* [Exercise description]:
Pictures don't belong in the copy; print all the records exactly.

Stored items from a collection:
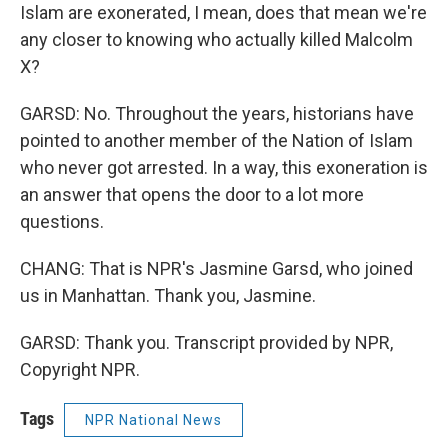
Islam are exonerated, I mean, does that mean we're
any closer to knowing who actually killed Malcolm
X?
GARSD: No. Throughout the years, historians have
pointed to another member of the Nation of Islam
who never got arrested. In a way, this exoneration is
an answer that opens the door to a lot more
questions.
CHANG: That is NPR's Jasmine Garsd, who joined
us in Manhattan. Thank you, Jasmine.
GARSD: Thank you. Transcript provided by NPR,
Copyright NPR.
Tags
NPR National News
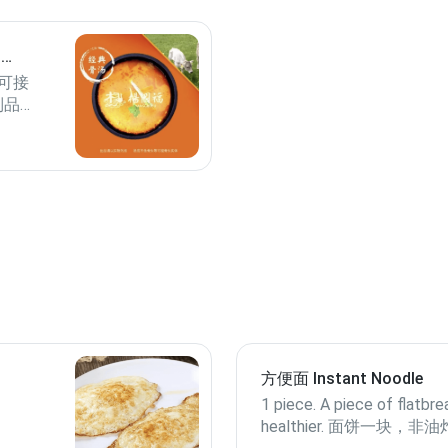
p
可接
制品过
谢！
方便面 Instant Noodle
1 piece. A piece of flatbre
healthier. 面饼一块，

* [Your solution]:
Islam are exonerated, I mean, does that mean we're
any closer to knowing who actually killed Malcolm
X?
GARSD: No. Throughout the years, historians have
pointed to another member of the Nation of Islam
who never got arrested. In a way, this exoneration is
an answer that opens the door to a lot more
questions.
CHANG: That is NPR's Jasmine Garsd, who joined
us in Manhattan. Thank you, Jasmine.
GARSD: Thank you. Transcript provided by NPR,
Copyright NPR.
Tags
NPR National News
p
可接
制品过
谢！
方便面 Instant Noodle
1 piece. A piece of flatbre
healthier. 面饼一块，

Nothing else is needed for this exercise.